You're right, Jim doesn't browse the forums, nor should he. The mods do browse the forums and forward relevant posts/information to him so that he doesn't have to sift through mounds of noise. Jim browsing forums is a colossal waste of his time and energy, so it's better for mods and admins to find and pass along the relevant information rather than him trawling for that information himself. If a mod has seen it, you can assume that the relevant information has been passed along to the developers.

But hey, let it never be said I'm not open to feedback. We've talked for a while already about better ways to handle feedback threads, and while the previous system was necessary due to confusion between OBS Classic and Multiplatform back in the day, I think things have changed enough that we can re-organize the board a bit more so it's more focused on one application, with an appropriate feedback forum. It will be annoying having to move a shitload of threads, but I will see what I can do.


----------



## dodgepong (Mar 2, 2017)

Also yesterday morning, R1CH committed a fix for some networking performance issues, which should go out in 18.0.1. https://github.com/jp9000/obs-studio/commit/e63edcd436089e8ad311e552e02bf8f964343ebf


----------



## Bensam123 (Mar 3, 2017)

dodgepong said:


> The Development forum is for people who actually program OBS to get help. If you find yourself wanting to post in that forum, and you have no intention of opening up a code editor and writing OBS code as a result of what you post, then don't post there.
> 
> 
> 
> ...



That is untrue, he used to post in the classic suggestion forums. Maybe he doesn't anymore in suggestion threads, that's more then likely because he doesn't do support and any developmental conversations are buried here.

That's also exactly the problem. Anything the mods don't like they let get buried. For instance the problem that effects me (and other people) didn't effect a mod on his great connection and he decided it was a 'low priority issue' even though that means people couldn't stream using Studio. People who had the problem, posted, they got buried. People who have the issue aren't all going to post either, they have another option... which is going back to classic. Most people don't even bother reporting problems.

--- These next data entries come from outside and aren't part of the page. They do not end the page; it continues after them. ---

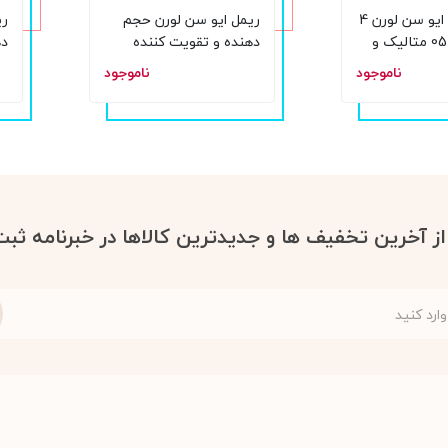
سایه چشم ایو سن لورن 4
ریمل ایو سن لورن حجم
ری
رنگ شماره 05 متالیک و
دهنده و تقویت کننده
ده
حجم 9 میل
ال
ناموجود
ناموجود
 از آخرین تخفیف ها و جدیدترین کالاها در خبرنامه ثبت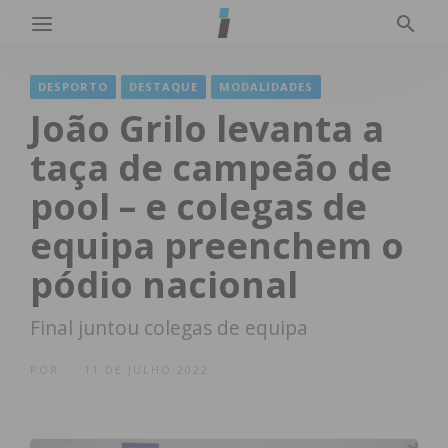
DESPORTO
DESTAQUE
MODALIDADES
João Grilo levanta a
taça de campeão de
pool – e colegas de
equipa preenchem o
pódio nacional
Final juntou colegas de equipa
POR
11 DE JULHO 2022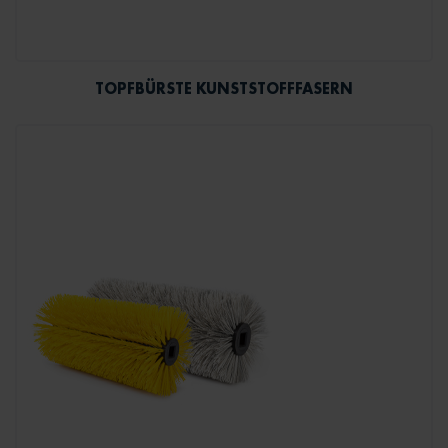
TOPFBÜRSTE KUNSTSTOFFFASERN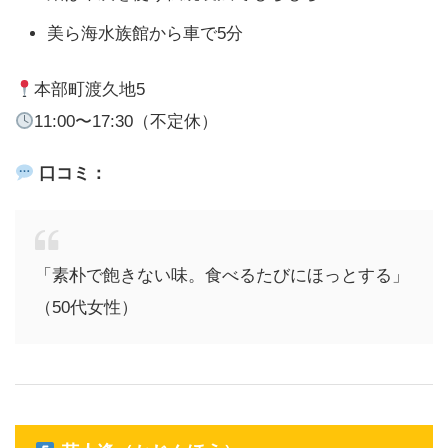
美ら海水族館から車で5分
本部町渡久地5
11:00〜17:30（不定休）
口コミ：
「素朴で飽きない味。食べるたびにほっとする」
（50代女性）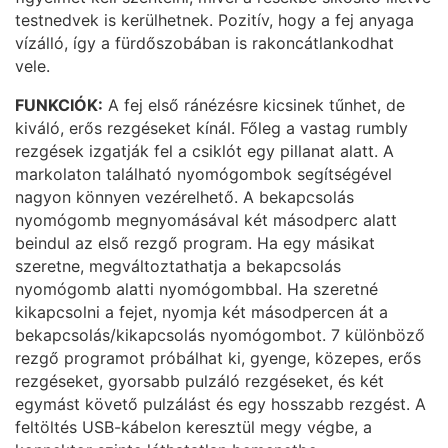
testnedvek is kerülhetnek. Pozitív, hogy a fej anyaga
vízálló, így a fürdőszobában is rakoncátlankodhat
vele.
FUNKCIÓK:
A fej első ránézésre kicsinek tűnhet, de
kiváló, erős rezgéseket kínál. Főleg a vastag rumbly
rezgések izgatják fel a csiklót egy pillanat alatt. A
markolaton található nyomógombok segítségével
nagyon könnyen vezérelhető. A bekapcsolás
nyomógomb megnyomásával két másodperc alatt
beindul az első rezgő program. Ha egy másikat
szeretne, megváltoztathatja a bekapcsolás
nyomógomb alatti nyomógombbal. Ha szeretné
kikapcsolni a fejet, nyomja két másodpercen át a
bekapcsolás/kikapcsolás nyomógombot. 7 különböző
rezgő programot próbálhat ki, gyenge, közepes, erős
rezgéseket, gyorsabb pulzáló rezgéseket, és két
egymást követő pulzálást és egy hosszabb rezgést. A
feltöltés USB-kábelon keresztül megy végbe, a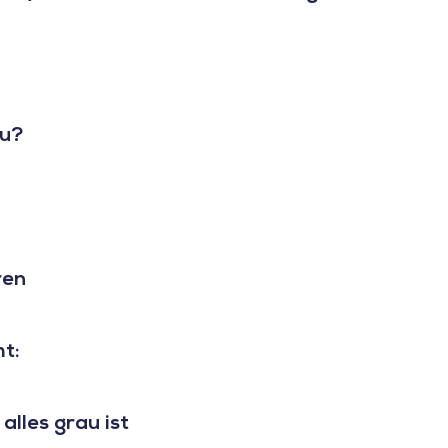
du?
ren
ht:
alles grau ist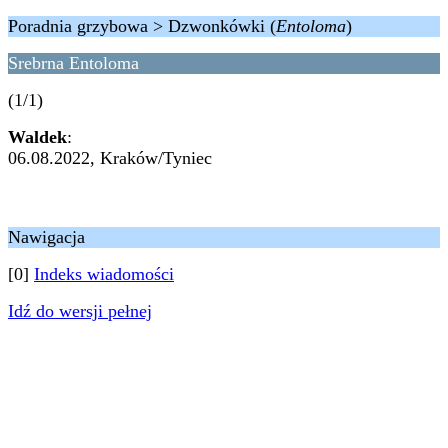
Poradnia grzybowa > Dzwonkówki (
Entoloma
)
Srebrna Entoloma
(1/1)
Waldek
:
06.08.2022, Kraków/Tyniec
Nawigacja
[0]
Indeks wiadomości
Idź do wersji pełnej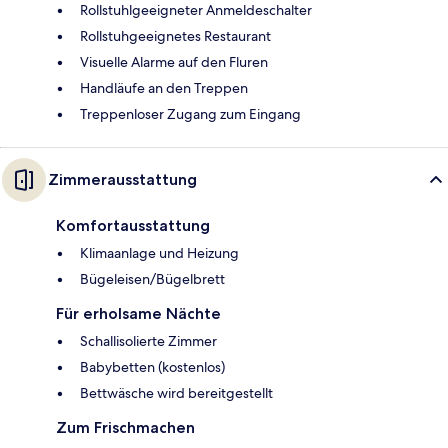
Rollstuhlgeeigneter Anmeldeschalter
Rollstuhgeeignetes Restaurant
Visuelle Alarme auf den Fluren
Handläufe an den Treppen
Treppenloser Zugang zum Eingang
Zimmerausstattung
Komfortausstattung
Klimaanlage und Heizung
Bügeleisen/Bügelbrett
Für erholsame Nächte
Schallisolierte Zimmer
Babybetten (kostenlos)
Bettwäsche wird bereitgestellt
Zum Frischmachen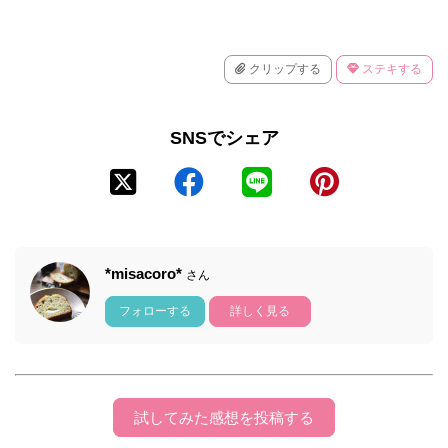
クリップする
ステキする
SNSでシェア
*misacoro*
さん
フォローする
詳しく見る
試してみた感想を投稿する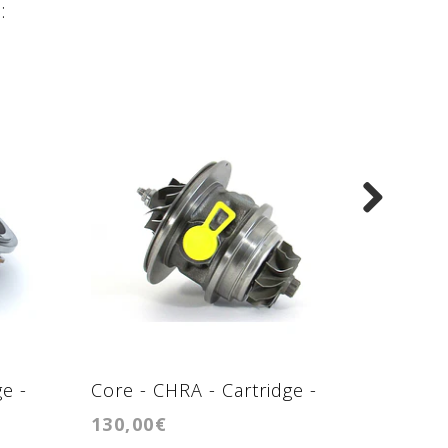
:
e -
Core - CHRA - Cartridge -
Core - 
130,00€
170,00
TF035HM
GTC14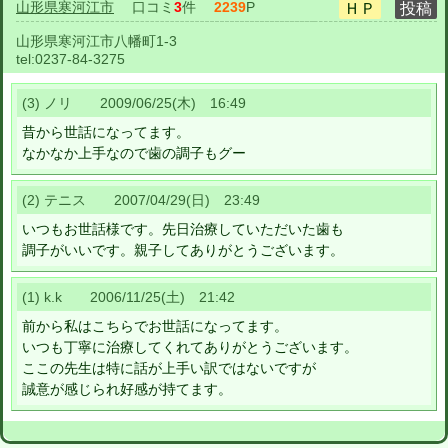
山形県寒河江市
口コミ
3
件
2239
P
山形県寒河江市八幡町1-3
tel:
0237-84-3275
(3) ノリ 2009/06/25(木) 16:49
昔から世話になってます。
なかなか上手なので歯の調子もグー
(2) テニス 2007/04/29(日) 23:49
いつもお世話様です。先日治療していただいた歯も
調子がいいです。親子してありがとうございます。
(1) k.k 2006/11/25(土) 21:42
前から私はこちらでお世話になってます。
いつも丁寧に治療してくれてありがとうございます。
ここの先生は特に話が上手い訳ではないですが
誠意が感じられ好感が持てます。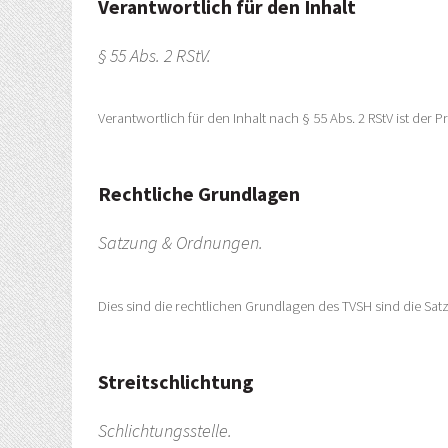
Verantwortlich für den Inhalt
§ 55 Abs. 2 RStV.
Verantwortlich für den Inhalt nach § 55 Abs. 2 RStV ist der 
Rechtliche Grundlagen
Satzung & Ordnungen.
Dies sind die rechtlichen Grundlagen des TVSH sind die Sa
Streitschlichtung
Schlichtungsstelle.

If something doesn't work, people generally just don't use the piece of software.

Deleted two more paragraphs here.

If there was a actual suggestion forum that isn't just filled with tons and tons of help threads, that would be nice.


Yes, I heard it was a bug and heard that it was getting fixed. I already talked with Jim about that in a PM. I'd prefer actually having a discussion on forums that are open to other peoples input then a private discussion though.


----------



## dodgepong (Mar 3, 2017)

So I guess you missed the part where not only did I create a Feedback and Suggestions forum yesterday, but this thread is in that forum.

I know you want to be a special snowflake that has direct access to Jim, but OBS is too big for that now to be a regular thing. I actually really hate that you PMed Jim, because that is a waste of his time. Maybe having direct access to Jim was reasonable back in the day, but it just isn't reasonable anymore.

This Minimize Network Impact thing _is_ a big deal, because we do want people to stop using Classic, and this is one of the biggest things keeping people on Classic. These issues with the new network code have been known within 24 hours of v18's release (due to user reports from forums, chat, and Twitter), and you're not the only one to report it. You may not feel heard, but you are heard. I'm sorry if you're still not happy with that. Is all you want for a mod to say "k" on everyone's post so they know they are read?


----------